Does Your Workplace Need Civility Training?
Friday, June 07, 2013 7:00 AM
Who are the Wallaces?
Three generations of Henry Wallaces have profoundly influenced the development of American agriculture. The first Henry Wallace, known as “Uncle Henry,” came to Iowa in 1862 as a Presbyterian minister and co-founded Wallaces Farmer magazine with his sons Henry C. and John in 1895.
Through this publication, the three men helped establish what was then Iowa State College as a premier agriculture research institution and promoted the Agricultural Extension Service.
His grandson, Henry A. Wallace, founded the Hi-Bred Corn Co., now known as DuPont Pioneer, in 1926. He served as U.S. Secretary of Agriculture for President Franklin D. Roosevelt from 1933 to 1940, and as Roosevelt’s vice president from 1941 to 1945. After an unsuccessful run for the presidency in 1948, he retired from politics to write, travel, give speeches and farm.
Source: The Wallace Centers of Iowa
Carla Hicklin literally became a next-door neighbor of the historic Wallace House in Sherman Hill when she moved to Des Moines three years ago.
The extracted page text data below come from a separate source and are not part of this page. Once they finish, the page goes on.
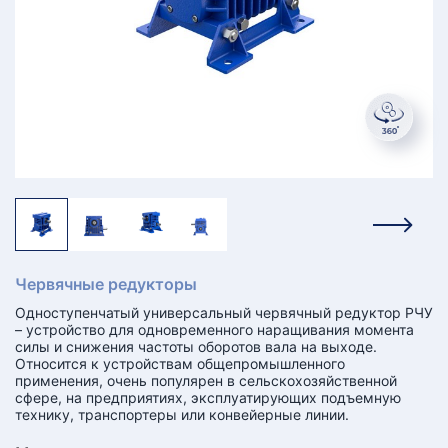
КТ
АКАНСИИ
братный
звонок
осква
лер:
сква
ыбрать
ругой
город
Червячные редукторы
Одноступенчатый универсальный червячный редуктор РЧУ
– устройство для одновременного наращивания момента
силы и снижения частоты оборотов вала на выходе.
Относится к устройствам общепромышленного
применения, очень популярен в сельскохозяйственной
сфере, на предприятиях, эксплуатирующих подъемную
технику, транспортеры или конвейерные линии.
She noticed that each Wednesday, a steady stream of vehicles would pull up to the front porch of the Wallace House as people picked up fresh produce. She hadn’t heard of the Wallace Centers of Iowa, which operates a variety of community-building programs, among them a community-supported agriculture program that distributes produce.
“So I wandered over one day and asked, ‘What are you guys all about?’” recalled Hicklin, who subsequently began volunteering with the nonprofit organization. In January, Hicklin, a training and development professional, was hired as Wallace Centers’ coordinator of civility programs.
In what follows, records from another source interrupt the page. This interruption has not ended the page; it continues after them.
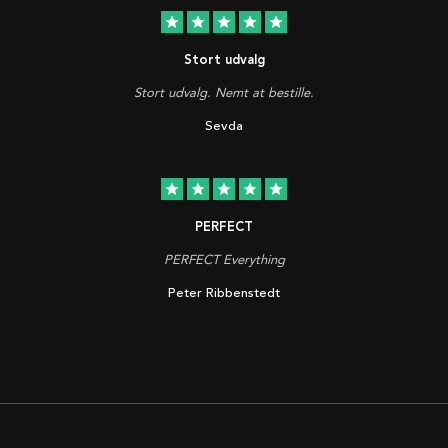
star
star
star
star
star
Stort udvalg
Stort udvalg. Nemt at bestille.
Sevda
star
star
star
star
star
PERFECT
PERFECT Everything
Peter Ribbenstedt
She is now developing civility training programs that the Wallace Centers will offer to businesses and nonprofits, with a particular emphasis on serving smaller organizations.
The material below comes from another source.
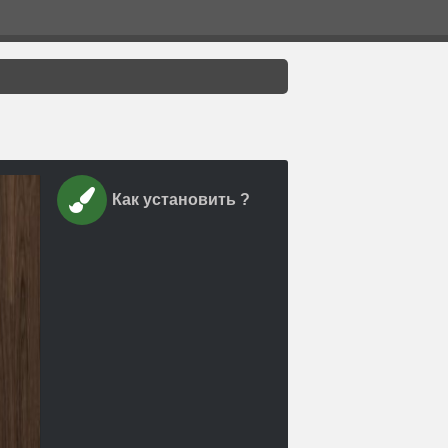
Как установить ?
“Small businesses and nonprofits don’t have enough people to have the cost-benefit of bringing in a trainer,” she said. “So what we’d like to do is have a very affordable training program.”
Hicklin is also spearheading a youth civility program that will be offered through the Des Moines public schools.
The Wallace Centers of Iowa, whose locations include the Henry A. Wallace Country Life Center in rural Orient as well as the Wallace House, provides educational programs on three key issues of Henry A. Wallace and the Wallace family: sustainable agriculture, local food systems and civility.
“One of the things that Henry A. Wallace was committed to was the importance of having conversation. You can talk to anyone and have respect for them, even if you disagree with them,” Hicklin said.
The Wallace Centers added civility training to its menu of educational programs two years ago, after receiving a “Better Together” grant from the Community Foundation of Greater Des Moines. Since then, the organization has hosted regular “civility luncheons” and has held workshops on the need for civility in politics and in recognizing cultural differences.
“We are now moving into the development of more in-depth programs that we can take into the workplace on everyday civility,” said Hicklin, who has served in numerous training and development roles over the past 30 years.
From 2007 to 2010, Hicklin worked for Pella Corp. as the company’s corporate organization development and training specialist. She previously held several planning and training positions with the state of Missouri, including at the Missouri International Training Institute, where she specialized in intercultural communication and program development.
“My past includes facilitating classes, leadership development, business consulting on communication and conflict management,” she said. Having facilitated programs at Pella Corp. to help teams work together more effectively, Hicklin feels that she has a pretty good handle on what causes workplace conflict.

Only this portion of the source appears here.